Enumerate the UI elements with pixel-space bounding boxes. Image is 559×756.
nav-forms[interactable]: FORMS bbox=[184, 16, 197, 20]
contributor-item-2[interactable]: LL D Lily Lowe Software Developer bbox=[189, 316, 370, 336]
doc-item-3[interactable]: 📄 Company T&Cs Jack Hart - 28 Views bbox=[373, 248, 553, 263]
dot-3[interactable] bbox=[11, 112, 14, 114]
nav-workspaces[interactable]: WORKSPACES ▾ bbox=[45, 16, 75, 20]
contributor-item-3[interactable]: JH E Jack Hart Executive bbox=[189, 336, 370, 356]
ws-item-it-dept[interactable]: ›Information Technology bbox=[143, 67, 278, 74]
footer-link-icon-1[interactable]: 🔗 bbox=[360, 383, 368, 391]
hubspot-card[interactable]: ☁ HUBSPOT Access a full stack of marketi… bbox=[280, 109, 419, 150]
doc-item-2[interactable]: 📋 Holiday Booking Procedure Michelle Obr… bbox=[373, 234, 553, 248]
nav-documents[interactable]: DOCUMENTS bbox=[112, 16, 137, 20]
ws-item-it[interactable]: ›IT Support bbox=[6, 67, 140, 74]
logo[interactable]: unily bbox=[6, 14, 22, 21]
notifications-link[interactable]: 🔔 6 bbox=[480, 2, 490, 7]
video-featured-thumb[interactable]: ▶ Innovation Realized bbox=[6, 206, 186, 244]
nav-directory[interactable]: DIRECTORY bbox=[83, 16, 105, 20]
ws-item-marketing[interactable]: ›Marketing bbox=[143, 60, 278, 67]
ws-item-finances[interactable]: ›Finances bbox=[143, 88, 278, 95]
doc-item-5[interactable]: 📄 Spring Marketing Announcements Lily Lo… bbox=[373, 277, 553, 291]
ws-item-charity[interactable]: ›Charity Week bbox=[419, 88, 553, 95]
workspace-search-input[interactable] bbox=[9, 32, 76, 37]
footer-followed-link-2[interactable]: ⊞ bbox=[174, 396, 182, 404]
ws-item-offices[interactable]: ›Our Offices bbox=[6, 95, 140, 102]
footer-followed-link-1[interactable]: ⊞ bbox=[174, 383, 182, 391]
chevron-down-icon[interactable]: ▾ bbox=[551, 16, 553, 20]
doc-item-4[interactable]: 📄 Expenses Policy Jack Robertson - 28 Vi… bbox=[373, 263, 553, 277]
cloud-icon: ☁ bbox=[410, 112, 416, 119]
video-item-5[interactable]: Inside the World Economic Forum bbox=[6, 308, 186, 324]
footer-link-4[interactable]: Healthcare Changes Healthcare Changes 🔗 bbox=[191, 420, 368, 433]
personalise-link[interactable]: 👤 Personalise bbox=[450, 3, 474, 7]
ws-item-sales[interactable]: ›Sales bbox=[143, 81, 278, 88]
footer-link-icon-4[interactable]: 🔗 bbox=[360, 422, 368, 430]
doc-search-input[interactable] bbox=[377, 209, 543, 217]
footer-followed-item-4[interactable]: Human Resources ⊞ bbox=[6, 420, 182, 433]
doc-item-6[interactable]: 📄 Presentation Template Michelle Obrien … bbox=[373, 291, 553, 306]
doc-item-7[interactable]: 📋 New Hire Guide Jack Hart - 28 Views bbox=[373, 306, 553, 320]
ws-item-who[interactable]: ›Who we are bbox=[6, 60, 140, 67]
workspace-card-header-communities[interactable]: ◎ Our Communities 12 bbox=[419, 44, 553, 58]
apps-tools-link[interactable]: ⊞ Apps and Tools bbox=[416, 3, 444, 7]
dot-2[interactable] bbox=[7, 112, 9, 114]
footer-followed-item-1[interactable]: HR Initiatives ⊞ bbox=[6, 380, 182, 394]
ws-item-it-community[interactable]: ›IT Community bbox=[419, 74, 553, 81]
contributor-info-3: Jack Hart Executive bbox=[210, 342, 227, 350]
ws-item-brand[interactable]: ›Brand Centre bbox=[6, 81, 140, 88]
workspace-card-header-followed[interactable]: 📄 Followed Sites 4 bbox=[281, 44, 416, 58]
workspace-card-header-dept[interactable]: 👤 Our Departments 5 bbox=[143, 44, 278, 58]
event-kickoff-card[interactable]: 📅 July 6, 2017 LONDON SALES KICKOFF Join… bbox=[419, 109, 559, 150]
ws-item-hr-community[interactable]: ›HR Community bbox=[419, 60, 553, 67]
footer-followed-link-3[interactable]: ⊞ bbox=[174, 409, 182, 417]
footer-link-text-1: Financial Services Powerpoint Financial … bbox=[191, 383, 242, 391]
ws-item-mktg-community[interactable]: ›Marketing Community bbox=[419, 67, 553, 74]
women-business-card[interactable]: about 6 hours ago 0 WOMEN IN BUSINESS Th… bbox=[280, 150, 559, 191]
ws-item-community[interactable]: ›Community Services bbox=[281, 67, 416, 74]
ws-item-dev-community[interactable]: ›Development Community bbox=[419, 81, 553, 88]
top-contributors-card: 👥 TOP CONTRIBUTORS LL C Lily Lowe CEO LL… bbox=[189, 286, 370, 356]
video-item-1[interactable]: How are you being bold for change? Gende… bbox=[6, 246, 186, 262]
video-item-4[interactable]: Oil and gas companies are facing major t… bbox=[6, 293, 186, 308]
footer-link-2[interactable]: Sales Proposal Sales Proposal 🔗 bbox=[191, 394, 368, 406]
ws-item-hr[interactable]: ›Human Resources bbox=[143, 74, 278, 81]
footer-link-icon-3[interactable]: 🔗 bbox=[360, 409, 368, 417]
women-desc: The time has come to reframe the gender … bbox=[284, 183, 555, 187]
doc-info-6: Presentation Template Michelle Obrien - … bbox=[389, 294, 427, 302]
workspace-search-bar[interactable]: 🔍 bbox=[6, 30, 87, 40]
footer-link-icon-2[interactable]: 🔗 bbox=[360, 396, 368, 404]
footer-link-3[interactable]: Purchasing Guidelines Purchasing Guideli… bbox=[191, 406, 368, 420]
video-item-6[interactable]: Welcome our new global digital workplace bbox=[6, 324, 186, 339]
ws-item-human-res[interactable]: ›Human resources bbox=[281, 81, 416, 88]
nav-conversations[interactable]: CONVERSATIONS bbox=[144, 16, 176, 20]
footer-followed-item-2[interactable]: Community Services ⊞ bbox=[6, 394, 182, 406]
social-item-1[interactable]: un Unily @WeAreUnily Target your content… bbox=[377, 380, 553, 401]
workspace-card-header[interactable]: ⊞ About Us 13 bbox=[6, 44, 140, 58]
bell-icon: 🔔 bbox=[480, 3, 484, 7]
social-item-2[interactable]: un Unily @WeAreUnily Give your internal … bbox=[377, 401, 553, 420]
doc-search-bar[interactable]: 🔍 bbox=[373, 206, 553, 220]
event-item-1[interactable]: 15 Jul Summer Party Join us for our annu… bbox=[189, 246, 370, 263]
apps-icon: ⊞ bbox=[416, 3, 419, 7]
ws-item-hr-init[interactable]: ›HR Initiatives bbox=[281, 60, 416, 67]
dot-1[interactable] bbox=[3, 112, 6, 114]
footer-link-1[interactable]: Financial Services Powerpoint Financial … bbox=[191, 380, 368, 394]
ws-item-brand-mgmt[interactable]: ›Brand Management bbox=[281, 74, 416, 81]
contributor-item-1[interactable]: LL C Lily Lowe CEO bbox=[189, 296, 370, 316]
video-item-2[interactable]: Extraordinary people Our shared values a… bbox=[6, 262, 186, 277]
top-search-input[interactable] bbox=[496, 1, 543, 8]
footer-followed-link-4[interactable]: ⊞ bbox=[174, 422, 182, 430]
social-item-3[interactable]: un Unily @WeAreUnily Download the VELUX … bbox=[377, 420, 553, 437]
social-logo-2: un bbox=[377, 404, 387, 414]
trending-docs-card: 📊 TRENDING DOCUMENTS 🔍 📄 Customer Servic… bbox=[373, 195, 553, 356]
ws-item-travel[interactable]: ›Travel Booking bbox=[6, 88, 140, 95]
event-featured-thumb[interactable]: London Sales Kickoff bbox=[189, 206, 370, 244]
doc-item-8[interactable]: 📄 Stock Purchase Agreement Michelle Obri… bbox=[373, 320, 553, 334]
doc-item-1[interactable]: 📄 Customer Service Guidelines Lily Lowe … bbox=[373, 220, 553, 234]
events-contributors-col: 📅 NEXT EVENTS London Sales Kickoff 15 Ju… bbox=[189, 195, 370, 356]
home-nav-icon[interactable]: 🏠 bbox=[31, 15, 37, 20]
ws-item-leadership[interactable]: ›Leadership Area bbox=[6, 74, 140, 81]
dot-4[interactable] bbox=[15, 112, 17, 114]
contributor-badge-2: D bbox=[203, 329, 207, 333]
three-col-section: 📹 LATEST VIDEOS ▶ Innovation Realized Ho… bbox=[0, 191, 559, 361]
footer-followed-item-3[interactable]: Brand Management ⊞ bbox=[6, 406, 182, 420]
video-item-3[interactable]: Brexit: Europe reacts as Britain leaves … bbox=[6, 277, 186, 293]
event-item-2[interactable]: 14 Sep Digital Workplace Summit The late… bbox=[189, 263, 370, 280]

How to complete this task:
Whenever the string "followed" shows up in a line above, copy that line.

Answer to this task:
footer-followed-link-2[interactable]: ⊞ bbox=[174, 396, 182, 404]
footer-followed-link-1[interactable]: ⊞ bbox=[174, 383, 182, 391]
footer-followed-item-4[interactable]: Human Resources ⊞ bbox=[6, 420, 182, 433]
footer-followed-item-1[interactable]: HR Initiatives ⊞ bbox=[6, 380, 182, 394]
workspace-card-header-followed[interactable]: 📄 Followed Sites 4 bbox=[281, 44, 416, 58]
footer-followed-link-3[interactable]: ⊞ bbox=[174, 409, 182, 417]
footer-followed-item-2[interactable]: Community Services ⊞ bbox=[6, 394, 182, 406]
footer-followed-link-4[interactable]: ⊞ bbox=[174, 422, 182, 430]
footer-followed-item-3[interactable]: Brand Management ⊞ bbox=[6, 406, 182, 420]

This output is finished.